Out of the competing methods tested, ID, TF and CPOP are in principle able to classify two consecutive time point as change-points, and therefore they are able to detect separate data segments containing only one data point each. NOT and BUP are not designed to detect two consecutive time point as change-points as their minimum distance between two consecutive change-points is restricted to be at least two. In the TrendSegment algorithm, the minimum segment length can flexibly set by the users as described in Sect. 4. Figures 6a and b show that the change-point estimators depend on the type of threshold we use (\(\lambda ^{\text {Na}\ddot{\textrm{i}}\text {ve}}\) or \(\lambda ^\text {Robust}\)) and also vary over conditions on the minimum segment length. Regardless of the minimum segment length, the robust threshold selection tends to detect more change-points than the naïve threshold.
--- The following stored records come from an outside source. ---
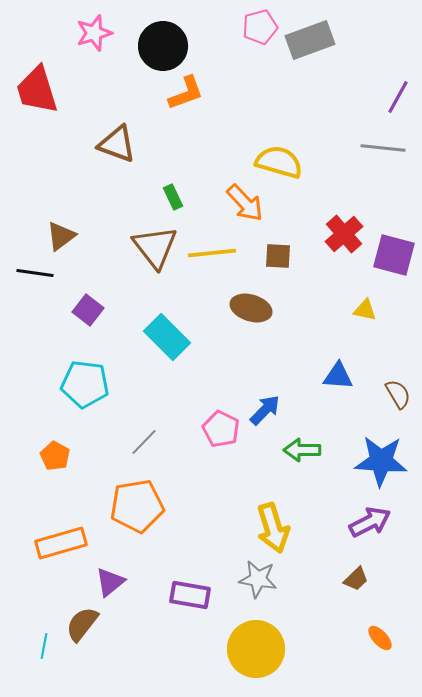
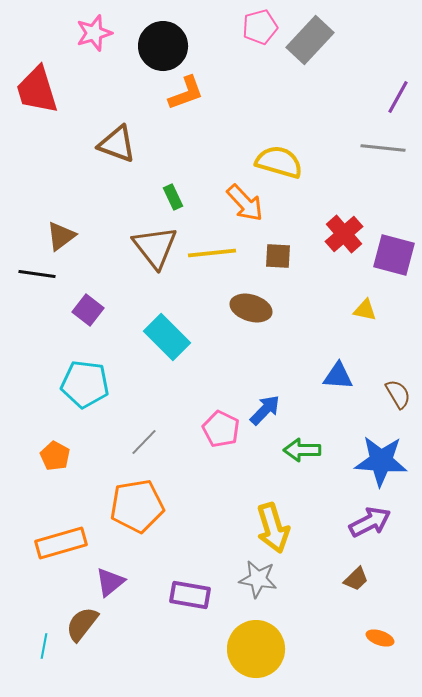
gray rectangle at (310, 40): rotated 27 degrees counterclockwise
black line at (35, 273): moved 2 px right, 1 px down
orange ellipse at (380, 638): rotated 28 degrees counterclockwise
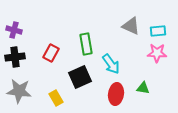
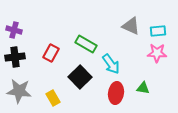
green rectangle: rotated 50 degrees counterclockwise
black square: rotated 20 degrees counterclockwise
red ellipse: moved 1 px up
yellow rectangle: moved 3 px left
When the minimum segment length is set to 1, with both naïve and robust thresholds, TrendSegment commonly identifies change-points in 1917 and 1918, where the temperature in 1918 is fitted as a single point. As shown in Fig. 6d, out of the competing methods, only CPOP detects the temperature in 1918 as an anomalous point. Figures 6b–d show that TrendSegment with \(\lambda ^\text {Robust}\), NOT and CPOP detect the change of slope in 1974, ID returns an increasing function with no change-points and TF reports 6 points with the most recent one in 1981, but none of them detect the point in 1918 as a separate data segment. When setting the minimum segment length equals to the default (\(\lfloor 0.9 \log (T) \rfloor \)) in TrendSegment with \(\lambda ^{\text {Na}\ddot{\textrm{i}}\text {ve}}\) in Fig. 6a, it returns no change-points as ID does. This example illustrates the flexibility of the TrendSegment as it detects not only change-points in linear trend but it can identify a separate data segment at the same time, which the competing methods do not achieve.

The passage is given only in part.